__What is required__.
All entries below must be retyped exactly, though pictures are to be skipped.

__Data shown__.
• • •

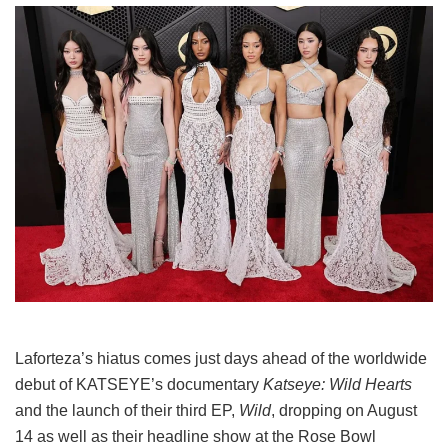
Laforteza’s hiatus comes just days ahead of the worldwide
debut of KATSEYE’s documentary
Katseye: Wild Hearts
and the launch of their third EP,
Wild
, dropping on August
14 as well as their headline show at the Rose Bowl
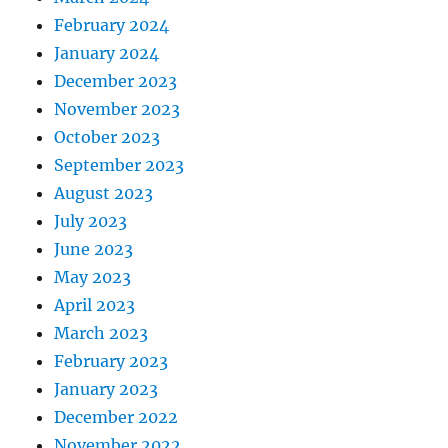
February 2024
January 2024
December 2023
November 2023
October 2023
September 2023
August 2023
July 2023
June 2023
May 2023
April 2023
March 2023
February 2023
January 2023
December 2022
November 2022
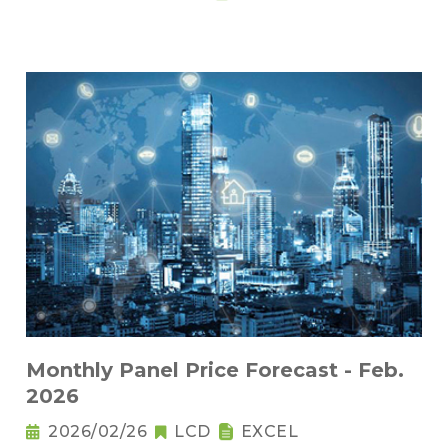
Monthly Panel Price Forecast - Feb.
2026
2026/02/26
LCD
EXCEL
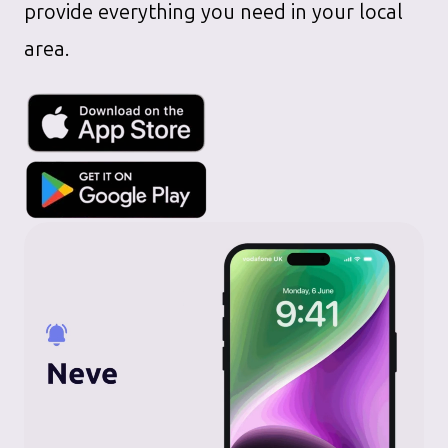
provide everything you need in your local
area.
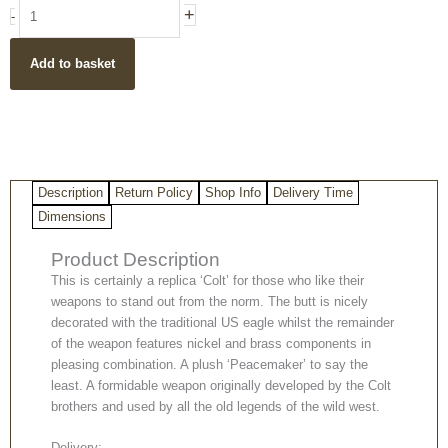
Replica
+
-
Colt
Peacemaker
Add to basket
With
Ivory
Handle
Nickel
&
Brass
Description
Return Policy
Shop Info
Delivery Time
quantity
Dimensions
Product Description
This is certainly a replica ‘Colt’ for those who like their
weapons to stand out from the norm. The butt is nicely
decorated with the traditional US eagle whilst the remainder
of the weapon features nickel and brass components in
pleasing combination. A plush ‘Peacemaker’ to say the
least. A formidable weapon originally developed by the Colt
brothers and used by all the old legends of the wild west.
Delivery:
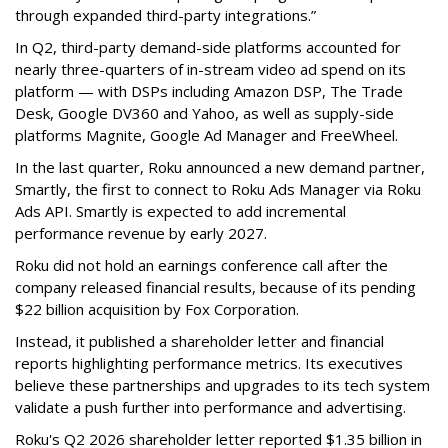
through expanded third-party integrations.”
In Q2, third-party demand-side platforms accounted for
nearly three-quarters of in-stream video ad spend on its
platform — with DSPs including Amazon DSP, The Trade
Desk, Google DV360 and Yahoo, as well as supply-side
platforms Magnite, Google Ad Manager and FreeWheel.
In the last quarter, Roku announced a new demand partner,
Smartly, the first to connect to Roku Ads Manager via Roku
Ads API. Smartly is expected to add incremental
performance revenue by early 2027.
Roku did not hold an earnings conference call after the
company released financial results, because of its pending
$22 billion acquisition by Fox Corporation.
Instead, it published a shareholder letter and financial
reports highlighting performance metrics. Its executives
believe these partnerships and upgrades to its tech system
validate a push further into performance and advertising.
Roku's Q2 2026 shareholder letter reported $1.35 billion in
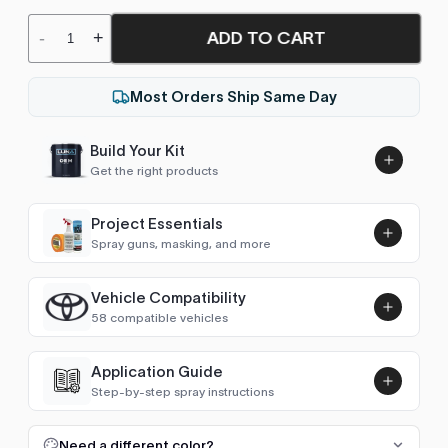
ADD TO CART
-
+
Most Orders Ship Same Day
Build Your Kit
Get the right products
Project Essentials
Spray guns, masking, and more
Vehicle Compatibility
Luna UHS Direct to Surface
58 compatible vehicles
Primer/Sealer 4.5L Kit
Add
$189.00
4Runner (1995-2002)
1997–2002
Application Guide
Step-by-step spray instructions
4Runner (2002-2009)
2002–2009
Luna VHS Crystal Clearcoat
5L Kit
FULL RESPRAY: AEROSOL AND SPRAY GUN SIZES
Add
Need a different color?
4Runner (2009-2025)
2009–2010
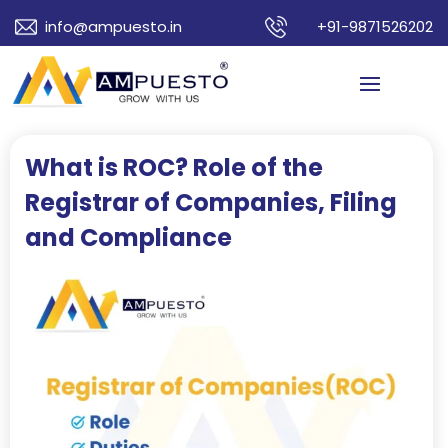
info@ampuesto.in
+91-9871526202
What is ROC? Role of the
Registrar of Companies, Filing
and Compliance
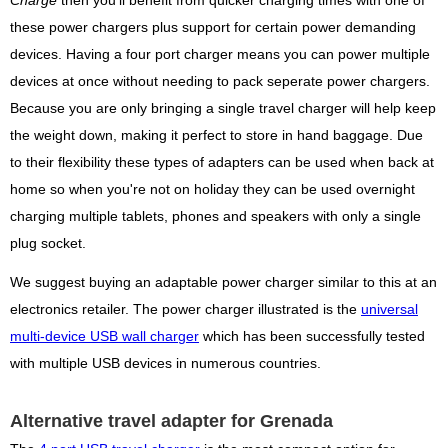
Charge
then you'll benefit from quicker charging times with one of
these power chargers plus support for certain power demanding
devices. Having a four port charger means you can power multiple
devices at once without needing to pack seperate power chargers.
Because you are only bringing a single travel charger will help keep
the weight down, making it perfect to store in hand baggage. Due
to their flexibility these types of adapters can be used when back at
home so when you're not on holiday they can be used overnight
charging multiple tablets, phones and speakers with only a single
plug socket.
We suggest buying an adaptable power charger similar to this at an
electronics retailer. The power charger illustrated is the
universal
multi-device USB wall charger
which has been successfully tested
with multiple USB devices in numerous countries.
Alternative travel adapter for Grenada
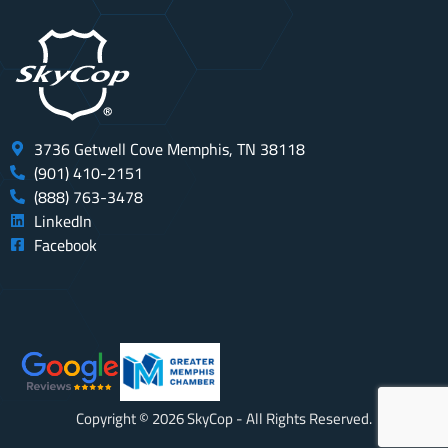
3736 Getwell Cove Memphis, TN 38118
(901) 410-2151
(888) 763-3478
LinkedIn
Facebook
Copyright © 2026 SkyCop - All Rights Reserved.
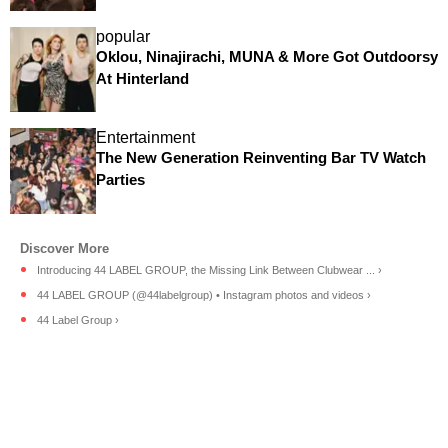
popular
Oklou, Ninajirachi, MUNA & More Got Outdoorsy
At Hinterland
Entertainment
The New Generation Reinventing Bar TV Watch
Parties
Introducing 44 LABEL GROUP, the Missing Link Between Clubwear ... ›
44 LABEL GROUP (@44labelgroup) • Instagram photos and videos ›
44 Label Group ›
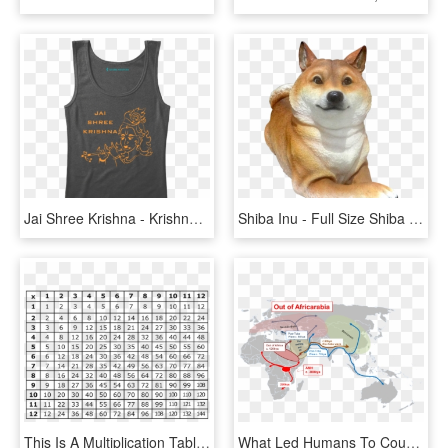
Jai Shree Krishna - Krishna Wallpaper Full Size, HD Png Download
Shiba Inu - Full Size Shiba Inu Sculpture, HD Png Download
This Is A Multiplication Table To Learn Facts From - Full Size Free Printable Multiplication Table, HD Png Download
What Led Humans To Counting And When - Soviet Union Full Size, HD Png Download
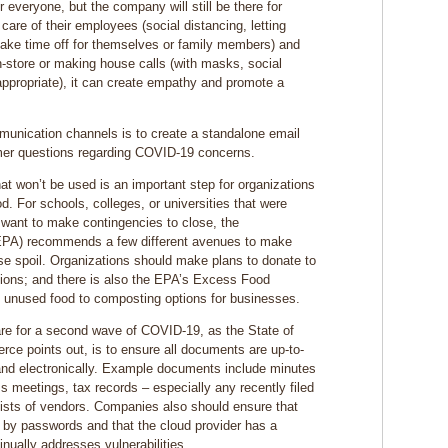
r everyone, but the company will still be there for
care of their employees (social distancing, letting
ake time off for themselves or family members) and
-store or making house calls (with masks, social
ppropriate), it can create empathy and promote a
munication channels is to create a standalone email
omer questions regarding COVID-19 concerns.
at won’t be used is an important step for organizations
od. For schools, colleges, or universities that were
 want to make contingencies to close, the
EPA) recommends a few different avenues to make
se spoil. Organizations should make plans to donate to
tions; and there is also the EPA’s Excess Food
t unused food to composting options for businesses.
re for a second wave of COVID-19, as the State of
e points out, is to ensure all documents are up-to-
and electronically. Example documents include minutes
ss meetings, tax records – especially any recently filed
lists of vendors. Companies also should ensure that
ed by passwords and that the cloud provider has a
tinually addresses vulnerabilities.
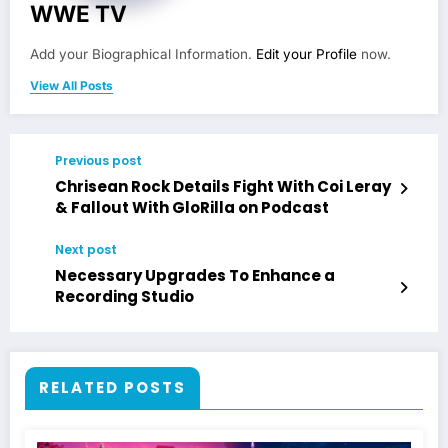
WWE TV
Add your Biographical Information.
Edit your Profile
now.
View All Posts
Previous post
Chrisean Rock Details Fight With Coi Leray
& Fallout With GloRilla on Podcast
Next post
Necessary Upgrades To Enhance a
Recording Studio
RELATED POSTS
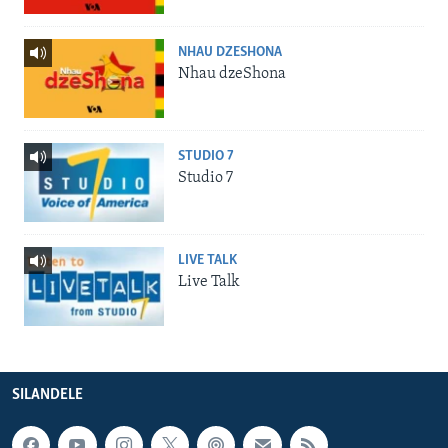
NHAU DZESHONA
Nhau dzeShona
STUDIO 7
Studio 7
LIVE TALK
Live Talk
SILANDELE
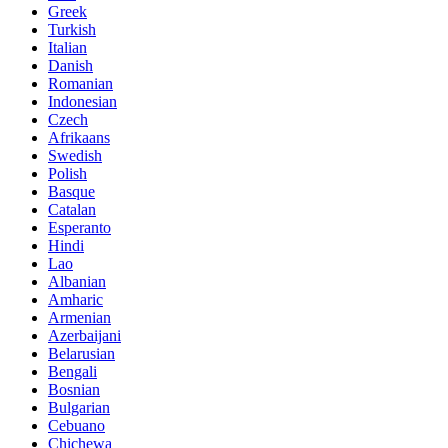
Greek
Turkish
Italian
Danish
Romanian
Indonesian
Czech
Afrikaans
Swedish
Polish
Basque
Catalan
Esperanto
Hindi
Lao
Albanian
Amharic
Armenian
Azerbaijani
Belarusian
Bengali
Bosnian
Bulgarian
Cebuano
Chichewa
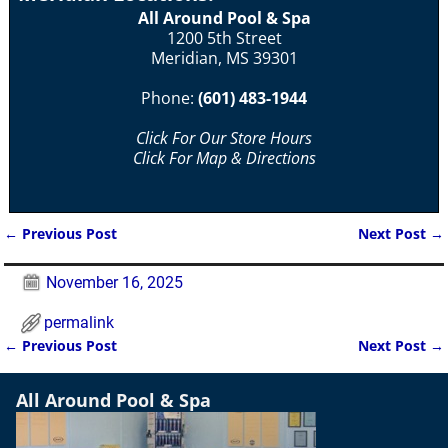
All Around Pool & Spa
1200 5th Street
Meridian, MS 39301
Phone:
(601) 483-1944
Click For Our Store Hours
Click For Map & Directions
←
Previous Post
Next Post
→
Post navigation
November 16, 2025
permalink
←
Previous Post
Next Post
→
Post navigation
All Around Pool & Spa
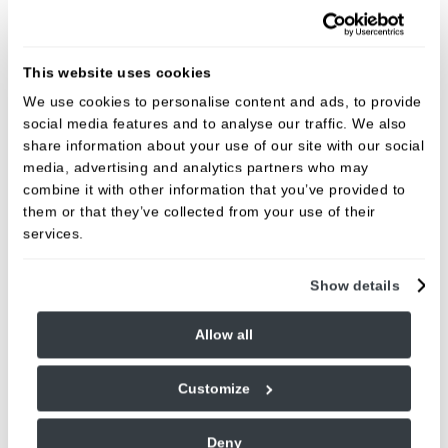
Dental implants
This website uses cookies
Implant Assessment
Includes an initial assessment, discussion of your suitability for
We use cookies to personalise content and ads, to provide
dental implants, and an overview of potential treatment options.
social media features and to analyse our traffic. We also
A personalised treatment outline and estimated costs will also
share information about your use of our site with our social
be provided, with time to answer any questions.
media, advertising and analytics partners who may
Fees:
100.00
combine it with other information that you’ve provided to
them or that they’ve collected from your use of their
Implants
services.
Prices vary for this treatment. The exact cost will depend on your
individual treatment plan, which will be discussed and confirmed
following your consultation.
Show details
Fees:
From £2,900
Allow all
Our implant dentist,
Dr Denis Zenon
, has been
Customize
transforming lives with trusted and highly technical
dental implant skills for a number of years. To
Deny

• • •

__Answer area__.
Laforteza’s hiatus comes just days ahead of the worldwide
debut of KATSEYE’s documentary
Katseye: Wild Hearts
and the launch of their third EP,
Wild
, dropping on August
14 as well as their headline show at the Rose Bowl
February 2024
January 2024
December 2023
November 2023
October 2023
September 2023
August 2023
July 2023
June 2023
May 2023
April 2023
March 2023
February 2023
January 2023
December 2022
November 2022
Monthly Panel Price Forecast - Feb.
2026
2026/02/26
LCD
EXCEL
provide everything you need in your local
area.
Replica
+
-
Colt
Peacemaker
Add to basket
With
Ivory
Handle
Nickel
&
Brass
Description
Return Policy
Shop Info
Delivery Time
quantity
Dimensions
Product Description
This is certainly a replica ‘Colt’ for those who like their
weapons to stand out from the norm. The butt is nicely
decorated with the traditional US eagle whilst the remainder
of the weapon features nickel and brass components in
pleasing combination. A plush ‘Peacemaker’ to say the
least. A formidable weapon originally developed by the Colt
brothers and used by all the old legends of the wild west.
Delivery:
through expanded third-party integrations.”
In Q2, third-party demand-side platforms accounted for
nearly three-quarters of in-stream video ad spend on its
platform — with DSPs including Amazon DSP, The Trade
Desk, Google DV360 and Yahoo, as well as supply-side
platforms Magnite, Google Ad Manager and FreeWheel.
In the last quarter, Roku announced a new demand partner,
Smartly, the first to connect to Roku Ads Manager via Roku
Ads API. Smartly is expected to add incremental
performance revenue by early 2027.
Roku did not hold an earnings conference call after the
company released financial results, because of its pending
$22 billion acquisition by Fox Corporation.
Instead, it published a shareholder letter and financial
reports highlighting performance metrics. Its executives
believe these partnerships and upgrades to its tech system
validate a push further into performance and advertising.
Roku's Q2 2026 shareholder letter reported $1.35 billion in
ADD TO CART
-
+
Most Orders Ship Same Day
Build Your Kit
Get the right products
Project Essentials
Spray guns, masking, and more
Vehicle Compatibility
Luna UHS Direct to Surface
58 compatible vehicles
Primer/Sealer 4.5L Kit
Add
$189.00
4Runner (1995-2002)
1997–2002
Application Guide
Step-by-step spray instructions
4Runner (2002-2009)
2002–2009
Luna VHS Crystal Clearcoat
5L Kit
FULL RESPRAY: AEROSOL AND SPRAY GUN SIZES
Add
Need a different color?
4Runner (2009-2025)
2009–2010
info@ampuesto.in
+91-9871526202
What is ROC? Role of the
Registrar of Companies, Filing
and Compliance
Charge
then you'll benefit from quicker charging times with one of
these power chargers plus support for certain power demanding
devices. Having a four port charger means you can power multiple
devices at once without needing to pack seperate power chargers.
Because you are only bringing a single travel charger will help keep
the weight down, making it perfect to store in hand baggage. Due
to their flexibility these types of adapters can be used when back at
home so when you're not on holiday they can be used overnight
charging multiple tablets, phones and speakers with only a single
plug socket.
We suggest buying an adaptable power charger similar to this at an
electronics retailer. The power charger illustrated is the
universal
multi-device USB wall charger
which has been successfully tested
with multiple USB devices in numerous countries.
Alternative travel adapter for Grenada
3736 Getwell Cove Memphis, TN 38118
(901) 410-2151
(888) 763-3478
LinkedIn
Facebook
Copyright © 2026 SkyCop - All Rights Reserved.
popular
Oklou, Ninajirachi, MUNA & More Got Outdoorsy
At Hinterland
Entertainment
The New Generation Reinventing Bar TV Watch
Parties
Introducing 44 LABEL GROUP, the Missing Link Between Clubwear ... ›
44 LABEL GROUP (@44labelgroup) • Instagram photos and videos ›
44 Label Group ›
Jai Shree Krishna - Krishna Wallpaper Full Size, HD Png Download
Shiba Inu - Full Size Shiba Inu Sculpture, HD Png Download
This Is A Multiplication Table To Learn Facts From - Full Size Free Printable Multiplication Table, HD Png Download
What Led Humans To Counting And When - Soviet Union Full Size, HD Png Download
r everyone, but the company will still be there for
care of their employees (social distancing, letting
ake time off for themselves or family members) and
-store or making house calls (with masks, social
ppropriate), it can create empathy and promote a
munication channels is to create a standalone email
omer questions regarding COVID-19 concerns.
at won’t be used is an important step for organizations
od. For schools, colleges, or universities that were
 want to make contingencies to close, the
EPA) recommends a few different avenues to make
se spoil. Organizations should make plans to donate to
tions; and there is also the EPA’s Excess Food
t unused food to composting options for businesses.
re for a second wave of COVID-19, as the State of
e points out, is to ensure all documents are up-to-
and electronically. Example documents include minutes
ss meetings, tax records – especially any recently filed
lists of vendors. Companies also should ensure that
ed by passwords and that the cloud provider has a
tinually addresses vulnerabilities.
WWE TV
Add your Biographical Information.
Edit your Profile
now.
View All Posts
Previous post
Chrisean Rock Details Fight With Coi Leray
& Fallout With GloRilla on Podcast
Next post
Necessary Upgrades To Enhance a
Recording Studio
RELATED POSTS
NHAU DZESHONA
Nhau dzeShona
STUDIO 7
Studio 7
LIVE TALK
Live Talk
SILANDELE
Greek
Turkish
Italian
Danish
Romanian
Indonesian
Czech
Afrikaans
Swedish
Polish
Basque
Catalan
Esperanto
Hindi
Lao
Albanian
Amharic
Armenian
Azerbaijani
Belarusian
Bengali
Bosnian
Bulgarian
Cebuano
Chichewa
All Around Pool & Spa
1200 5th Street
Meridian, MS 39301
Phone:
(601) 483-1944
Click For Our Store Hours
Click For Map & Directions
←
Previous Post
Next Post
→
Post navigation
November 16, 2025
permalink
←
Previous Post
Next Post
→
Post navigation
All Around Pool & Spa
Dental implants
This website uses cookies
Implant Assessment
Includes an initial assessment, discussion of your suitability for
We use cookies to personalise content and ads, to provide
dental implants, and an overview of potential treatment options.
social media features and to analyse our traffic. We also
A personalised treatment outline and estimated costs will also
share information about your use of our site with our social
be provided, with time to answer any questions.
media, advertising and analytics partners who may
Fees:
100.00
combine it with other information that you’ve provided to
them or that they’ve collected from your use of their
Implants
services.
Prices vary for this treatment. The exact cost will depend on your
individual treatment plan, which will be discussed and confirmed
following your consultation.
Show details
Fees:
From £2,900
Allow all
Our implant dentist,
Dr Denis Zenon
, has been
Customize
transforming lives with trusted and highly technical
dental implant skills for a number of years. To
Deny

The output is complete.